Gianni Trovati, Il Sole 24 Ore 9/8/2011, 9 agosto 2011
COSTI DELLA POLITICA RECORD: 500MILA A LIBROPAGA
Non è omologato, ma merita il Guinness: Tortolì è il paese più "politicizzato" d’Europa (almeno). Tra Provincia e Comune, il piccolo centro (10.850 abitanti) sulla costa orientale della Sardegna ospita 53 fra consiglieri e assessori, cioè un politico ogni 204 residenti (senza contare i due consiglieri regionali espressi dal territorio). Se a Londra volessero essere seguiti con altrettanta attenzione, dovrebbero arruolare 37.043 amministratori locali.
Che la politica italiana sia troppa e troppo cara, è un male noto, in parte non quantificabile perché oltre agli oneri diretti (stipendi, indennità e vitalizi) il gigantismo produce duplicazioni e scarsa efficienza. A colpire, soprattutto con gli occhi della crisi che intensifica l’emergenza e l’esigenza di mettere ordine, è la timidezza degli interventi che si sono succeduti, e che hanno lasciato quasi immutato un problema da anni in cima all’agenda dei programmi "ufficiali" dei partiti.
Governo e Parlamento
L’unico organo davvero snellito rispetto alle vette raggiunte pochi anni fa è il Governo, che conta 62 membri contro le 102 caselle messe in fila dal Prodi-bis alla sua massima espansione. Quando si guarda al Parlamento, invece, a dominare sono gli annunci. L’ultimo è il Ddl Calderoli che imbocca la via lunga della riforma costituzionale per portare a 500 il numero dei parlamentari, ma non è il primo tentativo.

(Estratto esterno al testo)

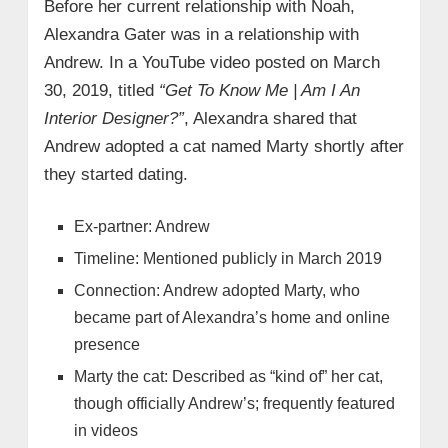
Before her current relationship with Noah,
Alexandra Gater was in a relationship with
Andrew. In a YouTube video posted on March
30, 2019, titled
“Get To Know Me | Am I An
Interior Designer?”
, Alexandra shared that
Andrew adopted a cat named Marty shortly after
they started dating.
Ex-partner: Andrew
Timeline: Mentioned publicly in March 2019
Connection: Andrew adopted Marty, who
became part of Alexandra’s home and online
presence
Marty the cat: Described as “kind of” her cat,
though officially Andrew’s; frequently featured
in videos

Devolution a parte, bocciata per referendum, già nel dicembre 2009 lo stesso Calderoli annunciò di aver presentato al premier una proposta per sfoltire Camera e Senato (con un taglio del 30%; si veda Il Sole 24 Ore dell’11 dicembre 2009), ma non se ne fece nulla. Nel frattempo, il Parlamento italiano continua a primeggiare per dimensioni nell’Europa continentale, e per costi nel mondo occidentale. Lo dimostra, da ultimo, un’analisi dell’Istituto Bruno Leoni, che offre confronti impietosi: in proporzione agli abitanti, abbiamo l’86% in più di parlamentari rispetto alla Germania (che non sembra penare per carenza di guida politica), e anche dove le dimensioni sono simili, come in Francia, il conto finale presentato ai cittadini è la metà di quello italiano. Anche il Regno Unito, apparentemente pletorico nelle sue due Camere (1.439 membri) se la cava facendo spendere ai propri cittadini il 40% del costo sopportato da ogni italiano.
Regioni ed enti locali
Scendendo nella scala dei livelli di governo, l’intensità dei proclami sull’esigenza di razionalizzazione si infittisce, i risultati effettivi paiono invece meno apprezzabili. La polemica estiva quest’anno ha regalato anche proposte di accorpamento di Regioni, finora con poco seguito; nel frattempo indennità parametrate al Parlamento e vitalizi ancor più generosi rispetto a quelli destinati a chi lascia Camera e Senato continuano a riguardare 1.110 consiglieri (le forze della politica regionale contano poi anche 127 assessori esterni, cioè non consiglieri). I tentativi di razionalizzazione delle Province, come l’addio a quelle più piccole tentato l’anno scorso, si sono infranti contro il «non possumus» (in particolare leghista), e i record come quello descritto all’inizio finora sono rimasti al sicuro. L’unico intervento finora arrivato in «Gazzetta Ufficiale» è la riduzione del 20% di consiglieri e assessori negli enti locali, slittato però di un anno rispetto al calendario originario. Quando arriverà a regime, nel 2015, porterà a quota 466mila il numero di persone che nel nostro Paese vivono intorno alla politica. Basteranno?